I had a good day yesterday. I did all kinds of stuff around the house.

I rewired a lamp. I wasn't even sure if I had that in me. But everything went very well and the lamp is working like a champ again.

I took two window air conditioners out yesterday. There's only three more to go. All of our air conditioners are manageable except for one, a huge beast of an air conditioner. Hopefully come early Spring we'll be looking to have central air installed.

I dusted the front two rooms of the house. Then Barb followed up with the vacuum.

It might not seem like a whole lot. But, for me that kind of physical activity throughout the day means the world. It's important for me to keep active.

About once a month, for quite awhile now, my mind will go into a sort of fog. I've discussed it with the doctors. But they're a little mystified by it. Personally I think it's occasional after effects from the whole brain radiation I went through.

It's hard to describe, my mind becomes foggy, I know what I want to say but I can't find the words, and my eyes go whacky. It doesn't last very long, maybe an hour or two. But it buts a bit of a frustrating fright into me.

After working all day yesterday I took a second shower to be squeaky clean for the kids weekly Thursday dinner visit. When I got out of the shower I had one of the foggy mind spells. It's predictable, my eyes quickly went to and I had a hard time focusing. It quickly rectified itself but I still felt pretty drained for dinner.

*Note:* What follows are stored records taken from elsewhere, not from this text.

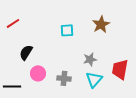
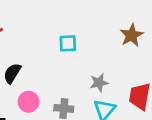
brown star: (101, 24) -> (132, 35), moved

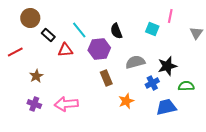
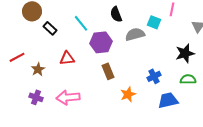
black semicircle: (116, 31) -> (116, 14), moved
red triangle: (65, 50) -> (67, 58), moved
red line: (15, 52) -> (17, 57), moved
gray semicircle: (135, 62) -> (135, 34), moved
black star: (167, 66) -> (185, 53), moved

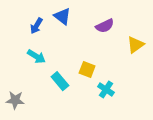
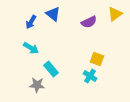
yellow triangle: (135, 45) -> (115, 14), moved
yellow square: (87, 69) -> (97, 59), moved
gray star: (15, 100) -> (37, 85), moved

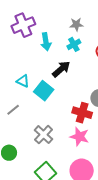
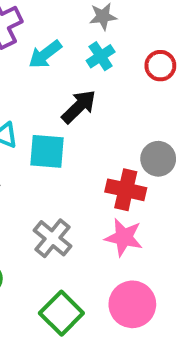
cyan arrow: (46, 42) -> (45, 54), turned 66
cyan square: (44, 91) -> (47, 151), turned -30

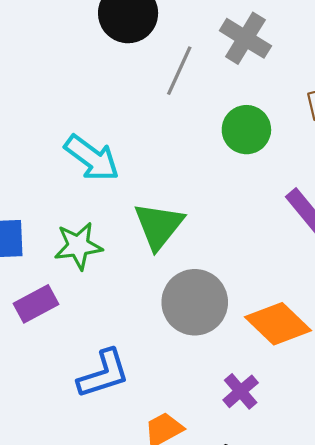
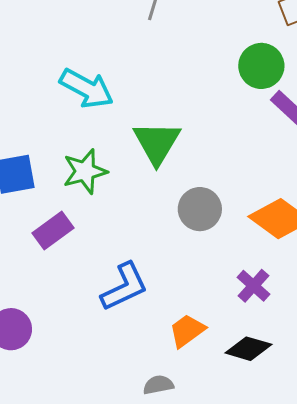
green circle: (246, 130) -> (261, 66), moved
gray circle: (195, 302) -> (200, 209), size x0.7

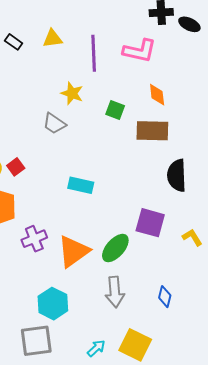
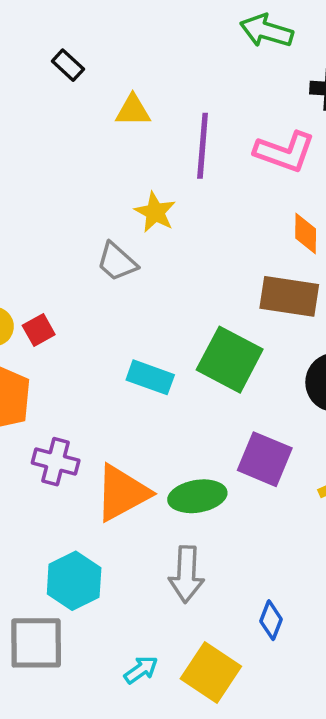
black rectangle: (14, 42) -> (68, 65), moved
green square: (115, 110) -> (230, 360), moved, size x1.8
purple cross: (34, 239) -> (56, 462), turned 30
green ellipse: (115, 248) -> (197, 496), turned 32
blue diamond: (165, 297) -> (271, 620), moved

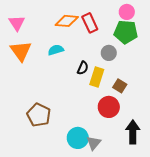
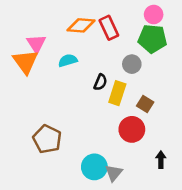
pink triangle: (17, 23) -> (36, 44), moved
black arrow: (133, 132) -> (161, 160), size x0.6

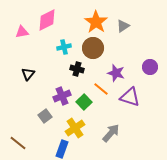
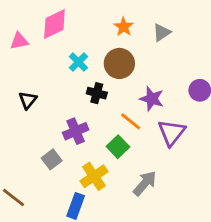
orange star: (96, 22) -> (124, 27), size x0.6
cyan cross: (64, 47) -> (78, 62), turned -32
purple triangle: (130, 97) -> (172, 133), turned 50
green square: (84, 102) -> (118, 147), moved

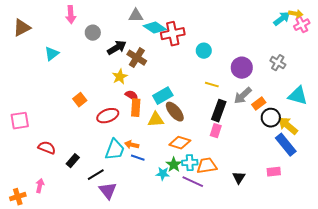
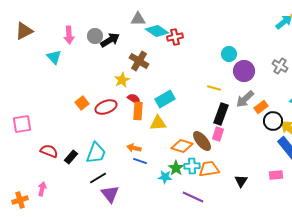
pink arrow: (71, 15) -> (69, 35), moved
red cross: (173, 34) -> (175, 37), size x0.7
black arrow: (117, 48) -> (110, 40), moved
cyan circle: (204, 51) -> (229, 54), moved
cyan triangle: (52, 54) -> (54, 57), turned -35
brown ellipse: (175, 112) -> (202, 141), moved
red ellipse: (108, 116) -> (106, 107), moved
cyan trapezoid: (115, 150) -> (96, 153), moved
black rectangle: (73, 161) -> (71, 157), moved
purple line: (193, 182) -> (193, 197), moved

Then this morning I woke up feeling like a truck ran over me. It probably didn't help that the temperatures were in the 40s this morning. Brrrrrr.

Plus I had to get up and get out very early this morning to go get bloodwork done. My blood counts have to be at an acceptable level or they won't continue with the scheduled chemo - which starts around 2 p.m. today.

I'm slowly pulling it all back together this morning. I hope I can start to wake up by chemo time, because the chemo process makes me sleepy enough.

Maybe I'll work on pulling out another a/c window unit to try to get me started and spur a little more energy.